>>>

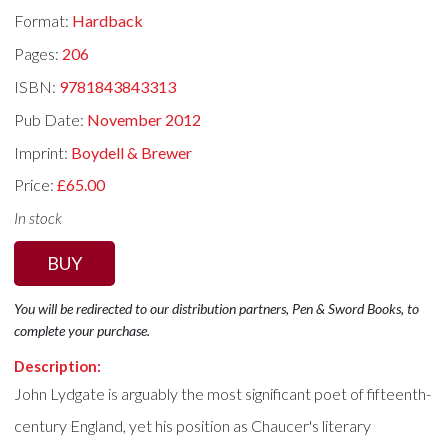
Format:
Hardback
Pages:
206
ISBN:
9781843843313
Pub Date:
November 2012
Imprint:
Boydell & Brewer
Price:
£65.00
In stock
BUY
You will be redirected to our distribution partners, Pen & Sword Books, to
complete your purchase.
Description:
John Lydgate is arguably the most significant poet of fifteenth-
century England, yet his position as Chaucer's literary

<<<

• [DESCRIPTION OF THE TASK]
Output the material verbatim, skipping the images.

• [RESPONSE TO THE TASK]
Format:
Hardback
Pages:
206
ISBN:
9781843843313
Pub Date:
November 2012
Imprint:
Boydell & Brewer
Price:
£65.00
In stock
BUY
You will be redirected to our distribution partners, Pen & Sword Books, to
complete your purchase.
Description:
John Lydgate is arguably the most significant poet of fifteenth-
century England, yet his position as Chaucer's literary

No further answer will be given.